Clinical features of six patients with Neurodevelopmental disorder with spastic diplegia and visual defects caused by CTNNB1 gene mutation
10.3760/cma.j.cn114452-20230213-00089
- VernacularTitle:CTNNB1基因相关的伴有痉挛性双瘫和视觉缺陷的神经发育障碍的临床及遗传学分析
- Author:
Qingjie MENG
1
;
Peiwei ZHAO
;
Lei ZHANG
;
Yun XIANG
Author Information
1. 华中科技大学同济医学院附属武汉儿童医院检验科,武汉 430016
- Keywords:
Neurodevelopmental disorder;
CTNNB1gene;
WES;
Gene variation
- From:
Chinese Journal of Laboratory Medicine
2023;46(4):410-414
- CountryChina
- Language:Chinese
-
Abstract:
Objective:To investigate the clinical features and characteristics of gene mutation of patients with neurodevelopmental disorder caused by CTNNB1 gene. Method:Genetic mutation analysis of the patients were obtained by using the whole exome sequencing and Sanger sequencing. We reviewed the literatures for the clinical and genetic features of CTNNB1 related neurodevelopmental disorder. Results:Six inpatients, three boys and three girls, who came for speech impairment motor delay were included in this study. The average age for the patients was 17.8±11.1 months. The main clinical manifestations of the patients were craniofacial dysmorphism, microcephaly, hypertonia or spasm, speech impairment motor delay, esotropia and valgus.

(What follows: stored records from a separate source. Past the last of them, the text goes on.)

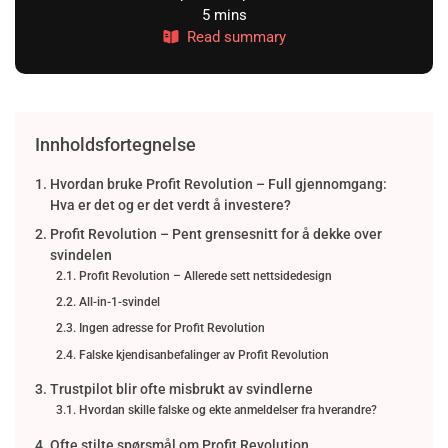
5 mins
Read summary
Innholdsfortegnelse
Hvordan bruke Profit Revolution – Full gjennomgang:
Hva er det og er det verdt å investere?
Profit Revolution – Pent grensesnitt for å dekke over
svindelen
Profit Revolution – Allerede sett nettsidedesign
All-in-1-svindel
Ingen adresse for Profit Revolution
Falske kjendisanbefalinger av Profit Revolution
Trustpilot blir ofte misbrukt av svindlerne
Hvordan skille falske og ekte anmeldelser fra hverandre?
Ofte stilte spørsmål om Profit Revolution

WES showed that 6 patients carried de novo mutations of CTNNB1 gene, which were c.1057delA, c.1493_1494insA, c.418_424del, c.1985_1988del, c.1420C>T and c.1550T>C. No abnormality was found in the patients′ parents. Conclusions:The clinical manifestation of CTNNB1 related neurodevelopmental disorder involves multiple systems. We found five unreported variants and expanded the variation spectrum of the CTNNB1 gene.